LM35: A Not So Simple Temperature Sensor for The Arduino
An Internet search for a temperature sensor to connect to the Arduino microcontroller board brings up the LM35DZ (or LM35 for short). An inexpensive one-wire temperature sensor from National Semiconductor. Every how-to article has a diagram or picture of three wires—power, out, and ground — connecting the sensor on the breadboard to the Arduino.

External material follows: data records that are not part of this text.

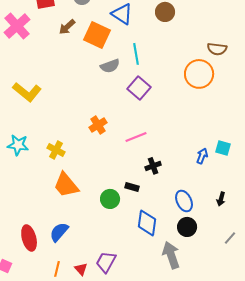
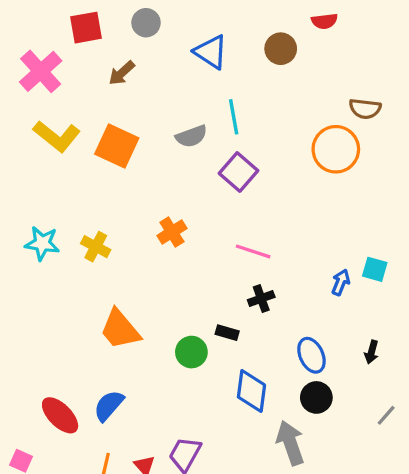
orange square: (97, 35) -> (117, 146), moved
yellow L-shape: (27, 92) -> (57, 136), moved
pink line: (136, 137) -> (253, 251), moved, turned 40
cyan star: (18, 145) -> (42, 243), moved
yellow cross: (56, 150) -> (96, 247), moved
red ellipse: (29, 238) -> (60, 415), turned -30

A little bit of copy-and-paste code uploaded to the Arduino makes it possible to measure room temperature.
Except for one small problem — that simple circuit doesn’t work.
After I connected the three jumper wires from the LM35 on the breadboard to the 5V, A5 and GND pins on the Arduino, and uploaded the code to display a temperature every second to the serial console, the numbers alternated between zeroes and random numbers. The number I expected to see was 28°C degrees, the ambient temperature for my home office.
After reading numerous comments that the circuit doesn’t work and plenty of bad advice on how to fix it, I came across a comment that pinpointed the real problem: all those how-to articles were nothing more than copy-and-paste click bait for the websites.
The LM35 with only three wires probably worked on early Arduino boards years ago. (The LM35 came out in 1999, and the first Arduino came out in 2006.) No one tested the circuit against the newer Arduino boards to see if it still works. Updating the how-to articles would take away from the click-bait simplicity of measuring room temperature with a sensor and three wires.
What does it take to make the LM35 work with the Arduino today?
The first thing I did was to check that I had correctly connected the LM35 to the Arduino.
The LM35DZ comes in a TO-92 package like a transistor. A plastic cylinder body with one side flat and three pins poking out from the bottom. It’s quite easy to connect power and ground backwards. The best way to remember pinout is to look at the flat side of the LM35: left pin is power, center pin is output, and right pin is ground.
I had the LM35 wired correctly in my circuit.
The two other LM35s that I had also behaved the same way when I put them into the circuit. With my multimeter set to millivolts and the positive probe tip on the out pin, all three had bouncing voltages. This wasn’t a software issue. Something was missing from the circuit.
Three common reasons why the simple circuit for the LM35 doesn't work.
Chinese Counterfeits From eBay
When buying electronic components from eBay, Chinese counterfeits are always a risk. Which is why I never buy anything from eBay. If something looks too good to be true, it’s probably a counterfeit.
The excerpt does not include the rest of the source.